**YOUR ASSIGNMENT:** What is the number of lines in these records that hold the word "Vieții"? Reply with that number alone.
--- --- ---
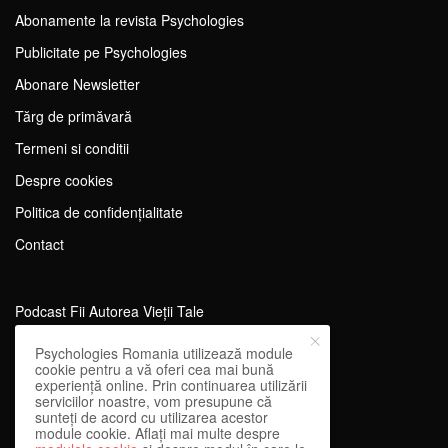
Abonamente la revista Psychologies
Publicitate pe Psychologies
Abonare Newsletter
Tărg de primăvară
Termeni si conditii
Despre cookies
Politica de confidențialitate
Contact
Podcast Fii Autorea Vieții Tale
Evenimente Fii Autoarea Vieții Tale!
Psychologies Romania utilizează module
cookie pentru a vă oferi cea mai bună
SportEdu
experiență online. Prin continuarea utilizării
serviciilor noastre, vom presupune că
Antrenament Mental pentru Sportivi
sunteți de acord cu utilizarea acestor
module cookie. Aflați mai multe despre
Learning Network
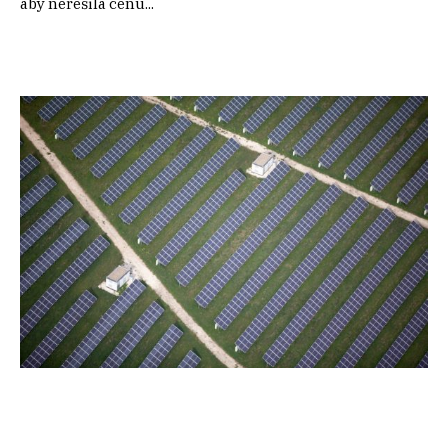
aby neřešila cenu...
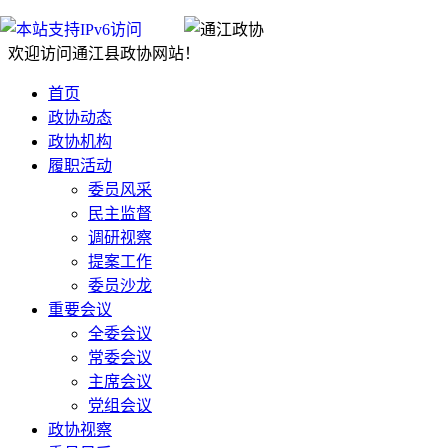
欢迎访问通江县政协网站！
首页
政协动态
政协机构
履职活动
委员风采
民主监督
调研视察
提案工作
委员沙龙
重要会议
全委会议
常委会议
主席会议
党组会议
政协视察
--- --- ---
**EXERCISE SOLUTION:** 2